■ **EXERCISE INPUTS**
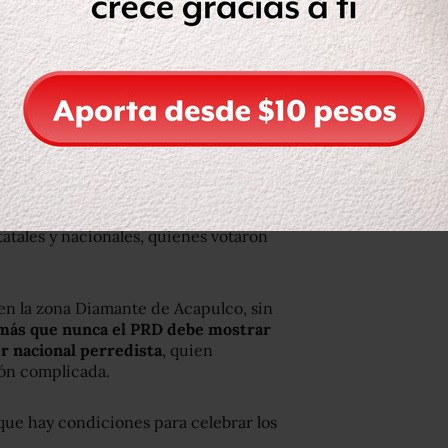
pic.twitter.com/djpTB6EExK
rero 15, 2015
resencia del líder nacional del PRD
,
tatales y nacionales, quienes votaron
 en la zona Diamante de Acapulco, sin
más que nunca el PRD debe mostrar
er nacional perredista
, quien
ión complicada.
que hay condiciones para celebrar los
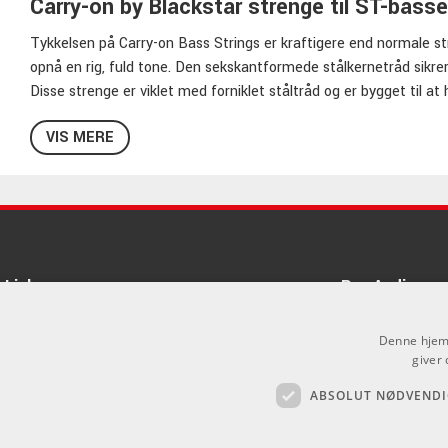
Carry-on by Blackstar strenge til ST-bass
Tykkelsen på Carry-on Bass Strings er kraftigere end normale s
opnå en rig, fuld tone. Den sekskantformede stålkernetråd sikrer
Disse strenge er viklet med forniklet ståltråd og er bygget til at h
Specifikationer
VIS MERE
G: .065
D: .085
A: .105
E: .125
Sekskantet kerneståltråd
Links
Pro Audio
Omviklet med forniklet ståltråd
Om Os
Denne hjemm
Agenturer
giver 
ABSOLUT NØDVENDI
Log ind
.
GDPR & Cookies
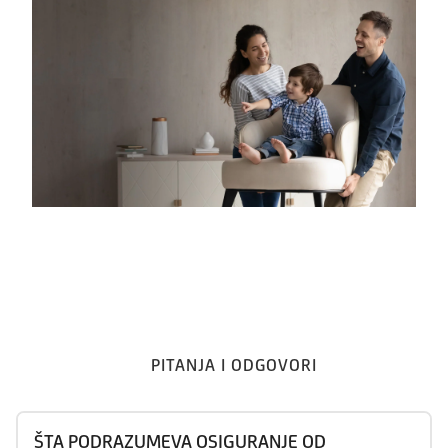
PITANJA I ODGOVORI
ŠTA PODRAZUMEVA OSIGURANJE OD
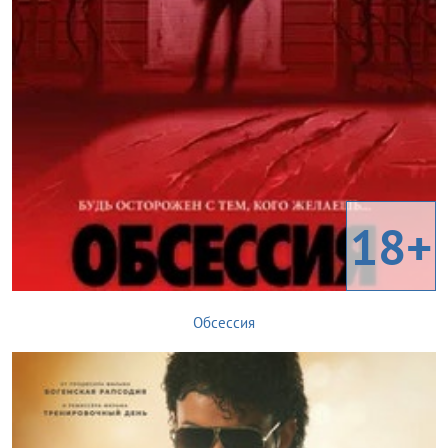
18+
Обсессия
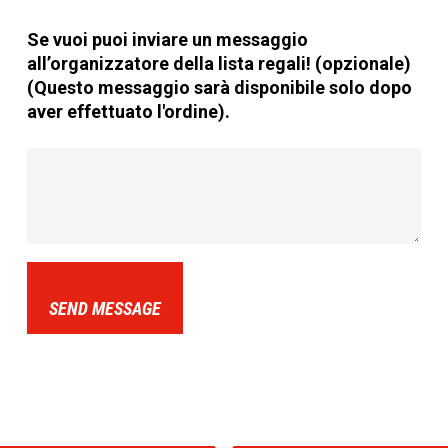
Se vuoi puoi inviare un messaggio
all’organizzatore della lista regali! (opzionale)
(Questo messaggio sarà disponibile solo dopo
aver effettuato l'ordine).
SEND MESSAGE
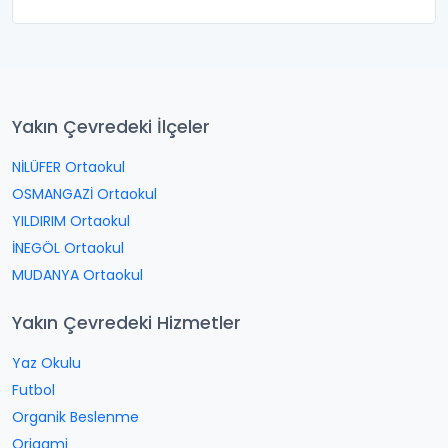
Yakın Çevredeki İlçeler
NİLÜFER Ortaokul
OSMANGAZİ Ortaokul
YILDIRIM Ortaokul
İNEGÖL Ortaokul
MUDANYA Ortaokul
Yakın Çevredeki Hizmetler
Yaz Okulu
Futbol
Organik Beslenme
Origami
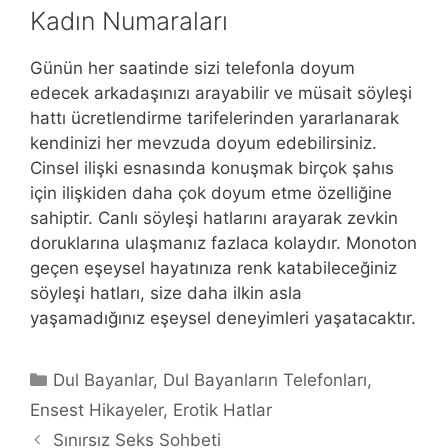
Kadın Numaraları
Günün her saatinde sizi telefonla doyum
edecek arkadaşınızı arayabilir ve müsait söyleşi
hattı ücretlendirme tarifelerinden yararlanarak
kendinizi her mevzuda doyum edebilirsiniz.
Cinsel ilişki esnasında konuşmak birçok şahıs
için ilişkiden daha çok doyum etme özelliğine
sahiptir. Canlı söyleşi hatlarını arayarak zevkin
doruklarına ulaşmanız fazlaca kolaydır. Monoton
geçen eşeysel hayatınıza renk katabileceğiniz
söyleşi hatları, size daha ilkin asla
yaşamadığınız eşeysel deneyimleri yaşatacaktır.
Kategoriler
Dul Bayanlar
,
Dul Bayanların Telefonları
,
Ensest Hikayeler
,
Erotik Hatlar
Sınırsız Seks Sohbeti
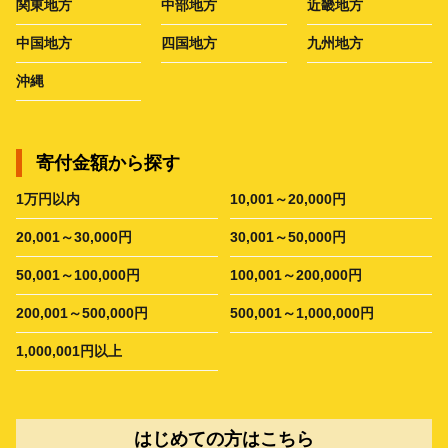
関東地方
中部地方
近畿地方
中国地方
四国地方
九州地方
沖縄
寄付金額から探す
1万円以内
10,001～20,000円
20,001～30,000円
30,001～50,000円
50,001～100,000円
100,001～200,000円
200,001～500,000円
500,001～1,000,000円
1,000,001円以上
はじめての方はこちら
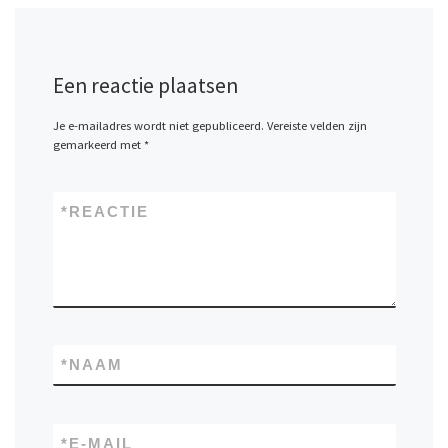
Een reactie plaatsen
Je e-mailadres wordt niet gepubliceerd.
Vereiste velden zijn
gemarkeerd met
*
*
REACTIE
*
NAAM
*
E-MAIL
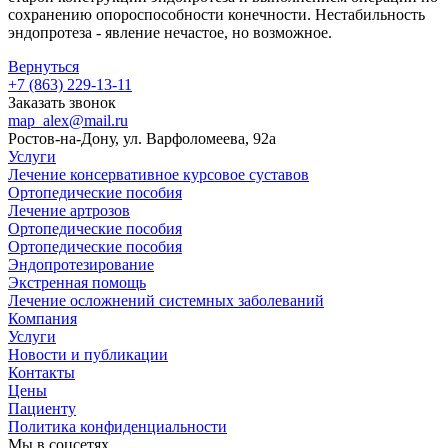
сохранению опороспособности конечности. Нестабильность
эндопротеза - явление нечастое, но возможное.
Вернуться
+7 (863) 229-13-11
Заказать звонок
map_alex@mail.ru
Ростов-на-Дону, ул. Варфоломеева, 92а
Услуги
Лечение консервативное курсовое суставов
Ортопедические пособия
Лечение артрозов
Ортопедические пособия
Ортопедические пособия
Эндопротезирование
Экстренная помощь
Лечение осложнений системных заболеваний
Компания
Услуги
Новости и публикации
Контакты
Цены
Пациенту
Политика конфиденциальности
Мы в соцсетях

■ **YOUR TASK**
Only the lines from the start of the records through the line containing "PITANJA I ODGOVORI" should be repeated, word for word, with the pictures left out.

■ **EXERCISE SOLUTION**
pic.twitter.com/djpTB6EExK
rero 15, 2015
resencia del líder nacional del PRD
,
tatales y nacionales, quienes votaron
 en la zona Diamante de Acapulco, sin
más que nunca el PRD debe mostrar
er nacional perredista
, quien
ión complicada.
que hay condiciones para celebrar los
Carry-on by Blackstar strenge til ST-bass
Tykkelsen på Carry-on Bass Strings er kraftigere end normale s
opnå en rig, fuld tone. Den sekskantformede stålkernetråd sikrer
Disse strenge er viklet med forniklet ståltråd og er bygget til at h
Specifikationer
VIS MERE
G: .065
D: .085
A: .105
E: .125
Sekskantet kerneståltråd
Links
Pro Audio
Omviklet med forniklet ståltråd
Om Os
Denne hjemm
Agenturer
giver 
ABSOLUT NØDVENDI
Log ind
.
GDPR & Cookies
PITANJA I ODGOVORI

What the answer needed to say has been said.